EMEA cyber claims escalate in 2017: AIG
AIG’s EMEA division dealt with as many cyber claims in 2017 as the previous four years combined, partly driven by increased claims frequency, according to new figures. The unit said specialist claims staff handled the equivalent of one cyber insurance claim for every working day last year.
Ransomware was found to be the major loss driver. It accounted for 26% of cyber claims last year at AIG EMEA, up from 16% in 2016. Data breach by hackers accounted for 12% of cyber claims, followed by other security failures or unauthorised access on 11%.
Mark Camillo, head of cyber for EMEA at AIG, said: “In 2017 we saw a series of sophisticated, systemic malware and ransomware attacks, including WannaCry and NotPetya. The resulting business interruption was a significant issue for many European organisations – much of the financial impact was a balance sheet loss.”
He said ransom payments from WannaCry only totalled about $150,000 but total economic losses associated with the attack are nearer $8bn.
Professional and financial services suffered the most cyber claims in 2017, each representing 18% of total AIG EMEA claims. This marks a fall for financial services, down from 23% between 2013 and 2016, but an increase for professional services, up from 6% between 2013 and 2016. AIG said professionals, including accountants and solicitors, are attractive to cybercriminals because of the data they hold and their access to large financial transactions.

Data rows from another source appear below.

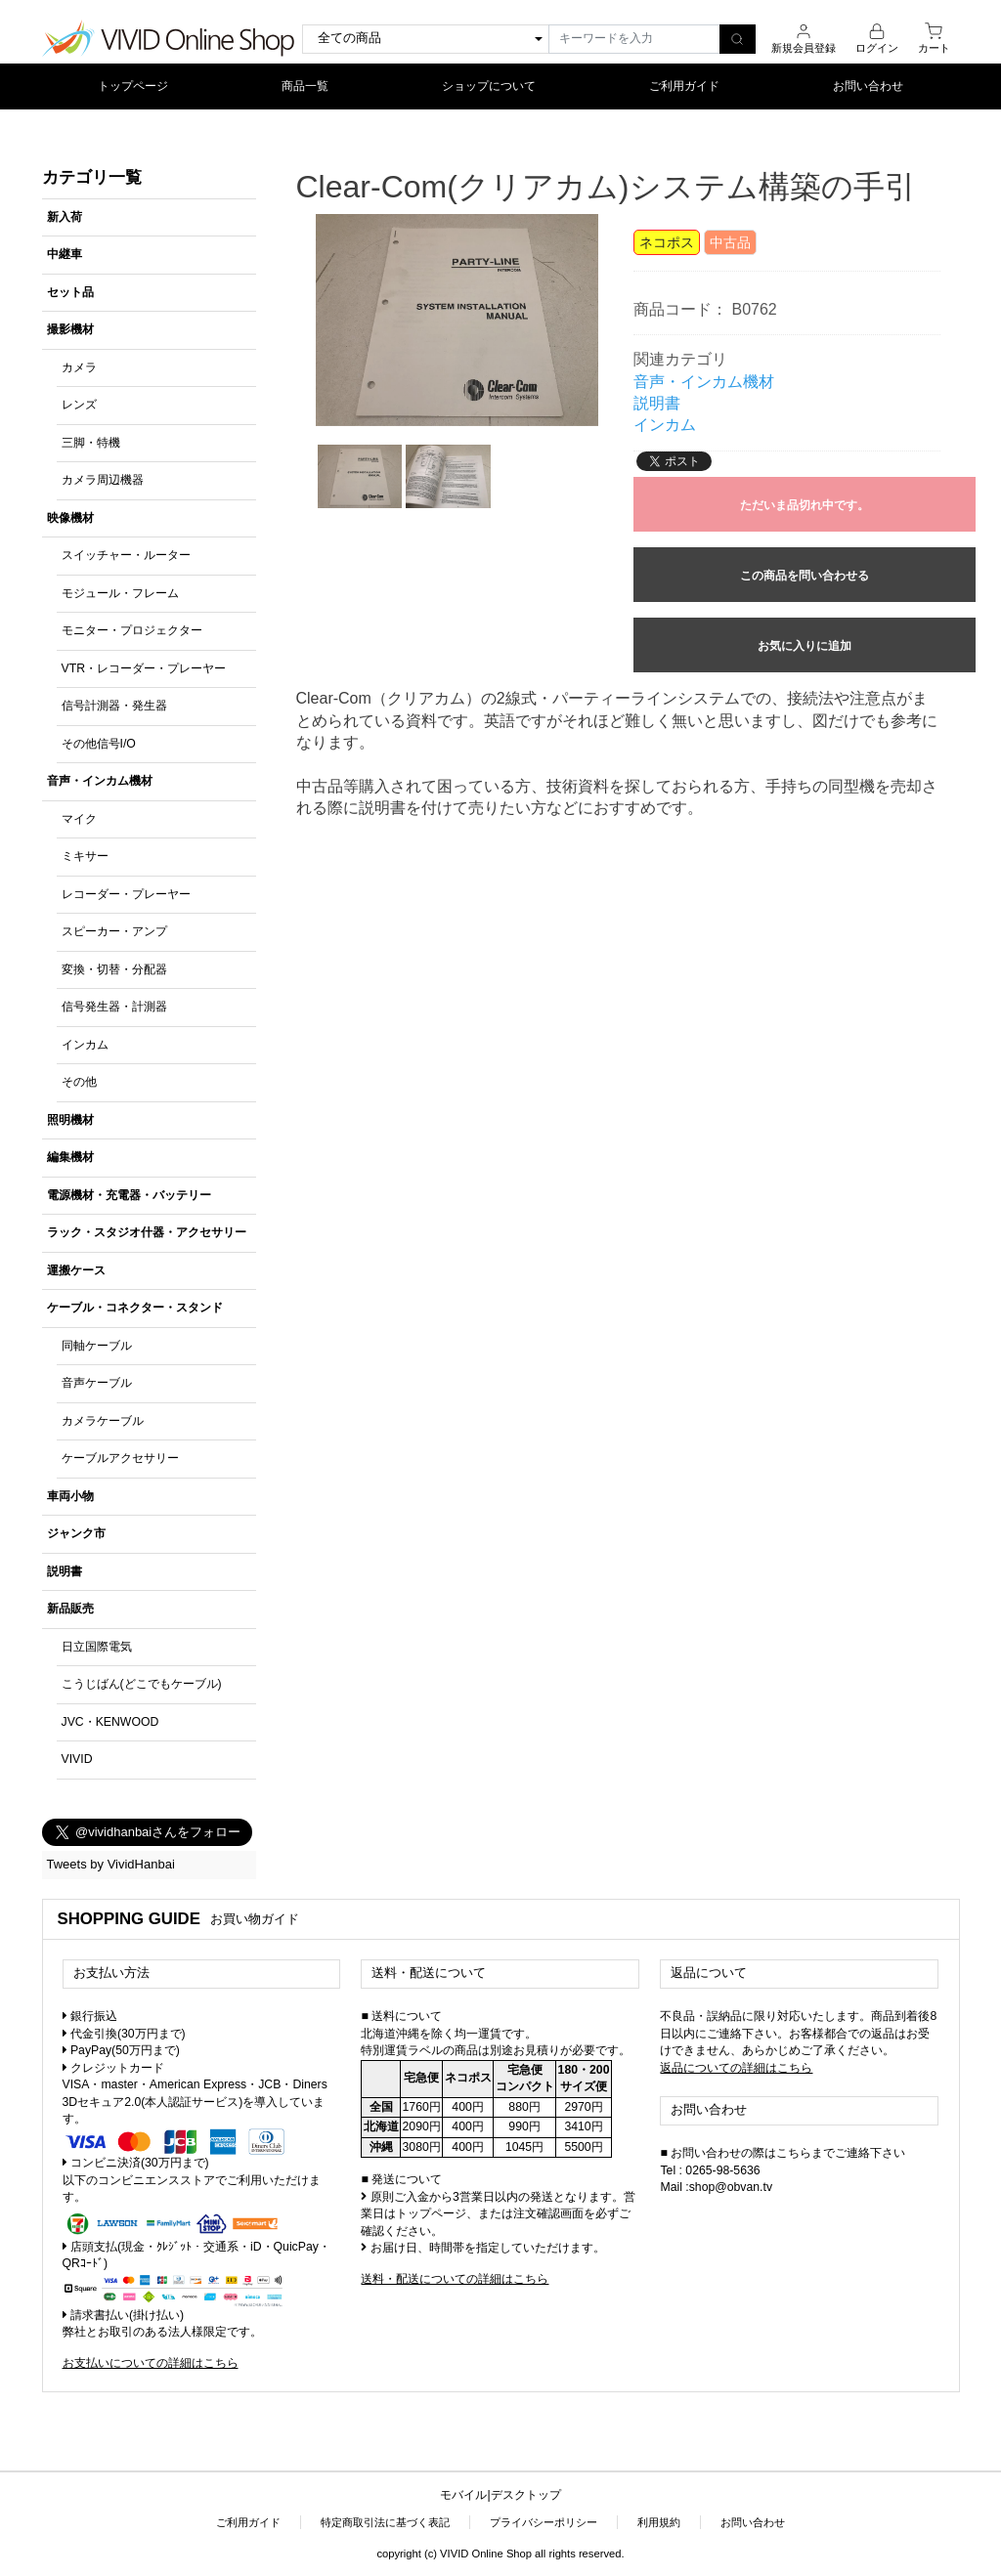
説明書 (64, 1571)
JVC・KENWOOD (110, 1722)
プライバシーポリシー (543, 2522)
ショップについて (489, 86)
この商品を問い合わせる (804, 575)
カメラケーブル (103, 1421)
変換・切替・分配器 (114, 969)
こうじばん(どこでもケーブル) (142, 1684)
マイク (79, 819)
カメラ (79, 367)
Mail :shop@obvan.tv (716, 2187)
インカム (85, 1045)
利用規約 (658, 2522)
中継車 (64, 254)
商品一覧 (305, 86)
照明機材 (70, 1120)
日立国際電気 (97, 1646)
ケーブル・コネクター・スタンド (135, 1307)
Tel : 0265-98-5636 (710, 2170)
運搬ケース (76, 1270)
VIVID (77, 1759)
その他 (79, 1082)
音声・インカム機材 (99, 781)
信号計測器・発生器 (114, 705)
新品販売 (70, 1608)
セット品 (70, 292)
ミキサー (85, 856)
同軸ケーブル (97, 1345)
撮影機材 (70, 329)
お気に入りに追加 (804, 646)
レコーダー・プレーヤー (126, 894)
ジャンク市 (76, 1533)
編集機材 (70, 1157)
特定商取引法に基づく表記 (385, 2522)
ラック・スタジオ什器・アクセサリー (146, 1232)
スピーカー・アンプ (114, 931)
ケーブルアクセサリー (120, 1458)
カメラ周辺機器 (103, 480)
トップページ (133, 86)
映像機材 (70, 518)
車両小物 (70, 1496)
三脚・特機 (91, 443)
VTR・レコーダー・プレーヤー (144, 668)
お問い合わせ (868, 86)
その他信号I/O (99, 744)
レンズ (79, 404)
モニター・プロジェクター (132, 630)
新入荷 (64, 217)
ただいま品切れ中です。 (804, 505)
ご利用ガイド (684, 86)
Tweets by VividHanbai (111, 1864)
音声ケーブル (97, 1383)
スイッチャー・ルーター (126, 555)
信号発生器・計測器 (114, 1006)
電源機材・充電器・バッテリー (129, 1195)
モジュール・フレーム (120, 593)
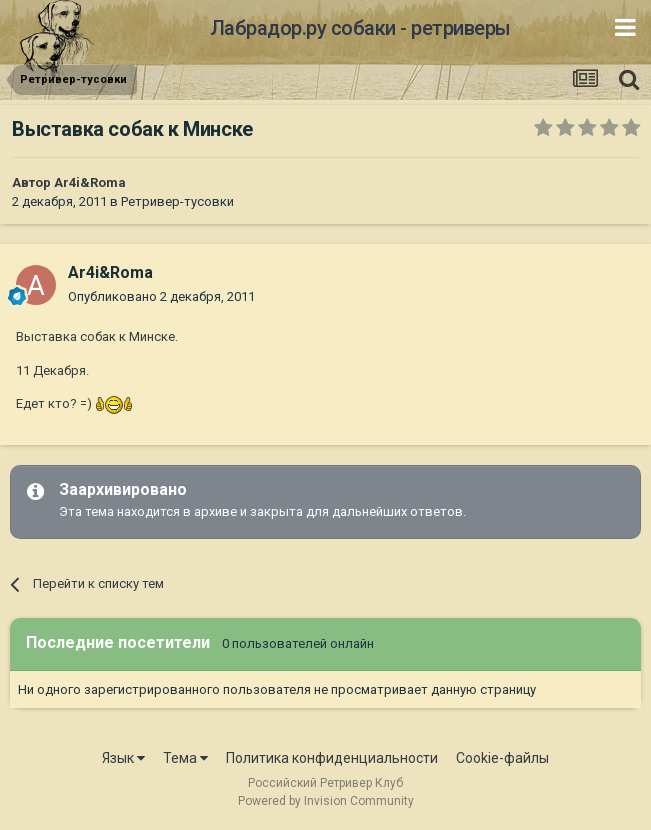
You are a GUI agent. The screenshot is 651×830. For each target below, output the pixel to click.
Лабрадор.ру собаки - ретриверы (360, 28)
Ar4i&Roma (90, 182)
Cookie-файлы (502, 758)
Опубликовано (161, 296)
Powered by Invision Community (326, 801)
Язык (123, 758)
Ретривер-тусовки (177, 201)
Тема (185, 758)
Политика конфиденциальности (332, 758)
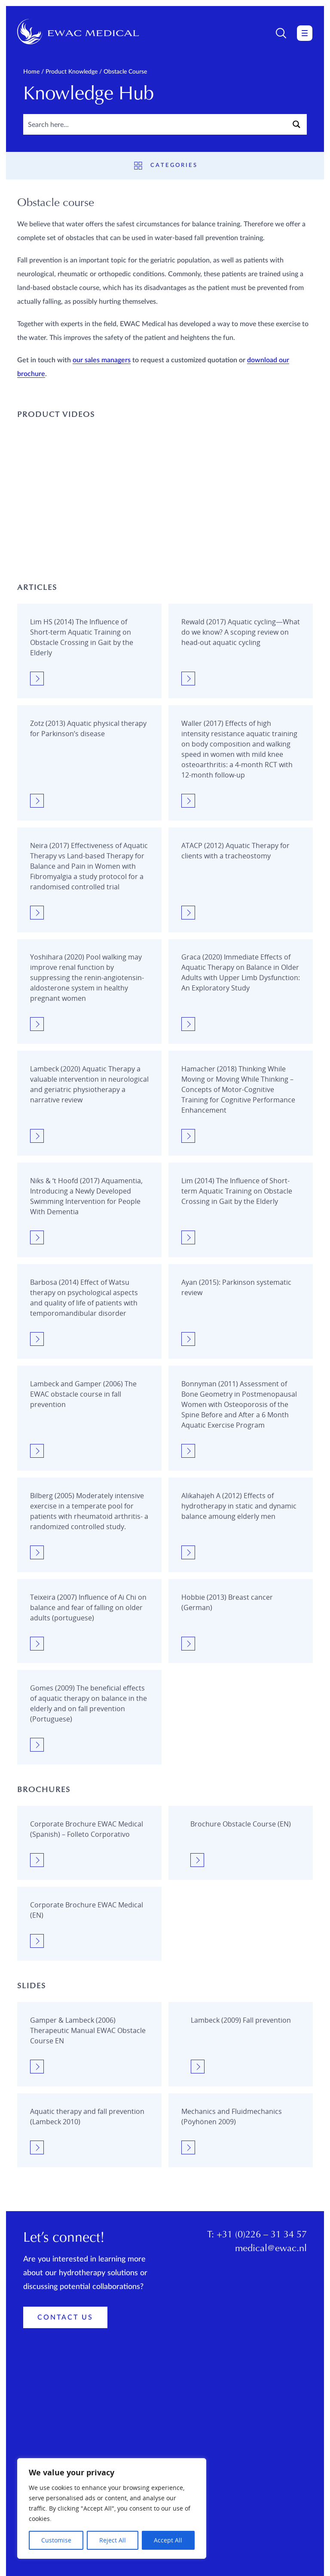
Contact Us (65, 2355)
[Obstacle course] (89, 652)
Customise (56, 2540)
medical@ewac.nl (271, 2286)
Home (31, 72)
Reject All (112, 2540)
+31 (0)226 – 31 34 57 (262, 2272)
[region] (111, 2508)
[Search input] (155, 124)
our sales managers (102, 360)
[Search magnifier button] (296, 124)
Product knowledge (72, 72)
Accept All (168, 2540)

Mr Camillo said no sector is immune to cyberattacks. “A larger number of notifications each year are coming from an increasingly broad range of industry sectors and not just those traditionally associated with cyber risk. This reflects the fact that many of the recent ransomware attacks have been indiscriminate in terms of which industry they hit,” he explained.
AIG said the EU’s General Data Protection Regulation (GDPR) is expected to trigger a further surge in data breach and security failure claims. At the same time, AIG said cybercriminals will use the GDPR against companies, threatening to compromise firms’ data unless a payment is made.
“Companies will be more inclined to report breaches, leading to an increased impact on the volume of cyber claims. This was seen in the US after state breach notification laws came into effect and where nearly every high-profile cyber breach is met with at least one class action lawsuit,” Mr Camillo said.